Stored data entries
+-------+

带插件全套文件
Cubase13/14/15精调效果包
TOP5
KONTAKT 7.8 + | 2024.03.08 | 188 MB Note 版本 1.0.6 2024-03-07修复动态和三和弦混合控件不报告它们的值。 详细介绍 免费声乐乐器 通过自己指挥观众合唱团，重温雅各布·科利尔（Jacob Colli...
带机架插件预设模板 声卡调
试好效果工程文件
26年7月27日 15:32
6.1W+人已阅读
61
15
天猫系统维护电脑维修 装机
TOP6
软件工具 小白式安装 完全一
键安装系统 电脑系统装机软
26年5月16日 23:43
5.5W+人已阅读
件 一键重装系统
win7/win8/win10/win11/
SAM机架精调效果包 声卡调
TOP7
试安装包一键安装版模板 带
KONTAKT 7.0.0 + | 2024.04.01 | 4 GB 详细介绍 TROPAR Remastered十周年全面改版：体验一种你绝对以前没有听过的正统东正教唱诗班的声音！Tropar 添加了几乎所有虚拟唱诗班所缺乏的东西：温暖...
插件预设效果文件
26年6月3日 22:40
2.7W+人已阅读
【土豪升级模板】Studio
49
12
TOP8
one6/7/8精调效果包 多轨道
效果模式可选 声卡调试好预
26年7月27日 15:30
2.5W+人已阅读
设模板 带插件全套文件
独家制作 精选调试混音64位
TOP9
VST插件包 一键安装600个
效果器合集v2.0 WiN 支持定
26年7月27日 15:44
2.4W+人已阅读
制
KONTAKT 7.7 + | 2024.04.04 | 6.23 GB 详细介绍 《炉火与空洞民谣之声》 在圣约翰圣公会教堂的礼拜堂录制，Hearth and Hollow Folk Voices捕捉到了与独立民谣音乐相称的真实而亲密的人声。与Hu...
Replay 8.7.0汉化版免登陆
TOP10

+-------+

▶ How to complete this task: Once more, write out all of the entries above exactly.

▶ Answer area:
带插件全套文件
Cubase13/14/15精调效果包
TOP5
KONTAKT 7.8 + | 2024.03.08 | 188 MB Note 版本 1.0.6 2024-03-07修复动态和三和弦混合控件不报告它们的值。 详细介绍 免费声乐乐器 通过自己指挥观众合唱团，重温雅各布·科利尔（Jacob Colli...
带机架插件预设模板 声卡调
试好效果工程文件
26年7月27日 15:32
6.1W+人已阅读
61
15
天猫系统维护电脑维修 装机
TOP6
软件工具 小白式安装 完全一
键安装系统 电脑系统装机软
26年5月16日 23:43
5.5W+人已阅读
件 一键重装系统
win7/win8/win10/win11/
SAM机架精调效果包 声卡调
TOP7
试安装包一键安装版模板 带
KONTAKT 7.0.0 + | 2024.04.01 | 4 GB 详细介绍 TROPAR Remastered十周年全面改版：体验一种你绝对以前没有听过的正统东正教唱诗班的声音！Tropar 添加了几乎所有虚拟唱诗班所缺乏的东西：温暖...
插件预设效果文件
26年6月3日 22:40
2.7W+人已阅读
【土豪升级模板】Studio
49
12
TOP8
one6/7/8精调效果包 多轨道
效果模式可选 声卡调试好预
26年7月27日 15:30
2.5W+人已阅读
设模板 带插件全套文件
独家制作 精选调试混音64位
TOP9
VST插件包 一键安装600个
效果器合集v2.0 WiN 支持定
26年7月27日 15:44
2.4W+人已阅读
制
KONTAKT 7.7 + | 2024.04.04 | 6.23 GB 详细介绍 《炉火与空洞民谣之声》 在圣约翰圣公会教堂的礼拜堂录制，Hearth and Hollow Folk Voices捕捉到了与独立民谣音乐相称的真实而亲密的人声。与Hu...
Replay 8.7.0汉化版免登陆
TOP10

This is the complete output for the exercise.